━━━━━ RECORD SET ━━━━━
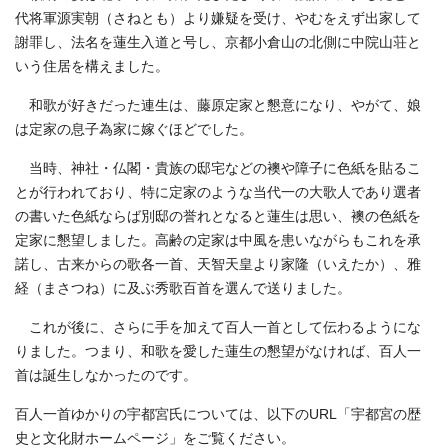
代将軍源実朝（さねとも）より嫌疑を受け、やむをえず出家して
謝罪し、法名を蓮生入道と号し、京都小倉山の北側に中院山荘と
いう住居を構えました。
和歌が好きだった連生は、藤原定家と懇意になり、やがて、娘
は定家の息子為家に嫁ぐほどでした。
当時、神社・仏閣・貴族の邸宅などの襖や障子に色紙を貼るこ
とが行われており、特に定家のような当代一の大歌人であり選者
の書いた色紙ならば別邸の誉れとなると蓮生は思い、襖の色紙を
定家に懇望しました。高齢の定家は中風を患いながらもこれを承
諾し、古来からの歌各一首、天智天皇より家隆（いえたか）、雅
経（まさつね）に及ぶ秀歌百首を選んで送りました。
これが後に、さらに手を加えて百人一首として伝わるようにな
りました。つまり、和歌を愛した蓮生の懇望がなければ、百人一
首は誕生しなかったのです。
百人一首ゆかりの宇都宮氏については、以下のURL「宇都宮の歴
史と文化財ホームページ」をご覧ください。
━━━━━
▶ [WHAT IS BEING ASKED]: The records above should be returned word for word, with every picture left out.

▶ [ANSWER BELOW]:
代将軍源実朝（さねとも）より嫌疑を受け、やむをえず出家して
謝罪し、法名を蓮生入道と号し、京都小倉山の北側に中院山荘と
いう住居を構えました。
和歌が好きだった連生は、藤原定家と懇意になり、やがて、娘
は定家の息子為家に嫁ぐほどでした。
当時、神社・仏閣・貴族の邸宅などの襖や障子に色紙を貼るこ
とが行われており、特に定家のような当代一の大歌人であり選者
の書いた色紙ならば別邸の誉れとなると蓮生は思い、襖の色紙を
定家に懇望しました。高齢の定家は中風を患いながらもこれを承
諾し、古来からの歌各一首、天智天皇より家隆（いえたか）、雅
経（まさつね）に及ぶ秀歌百首を選んで送りました。
これが後に、さらに手を加えて百人一首として伝わるようにな
りました。つまり、和歌を愛した蓮生の懇望がなければ、百人一
首は誕生しなかったのです。
百人一首ゆかりの宇都宮氏については、以下のURL「宇都宮の歴
史と文化財ホームページ」をご覧ください。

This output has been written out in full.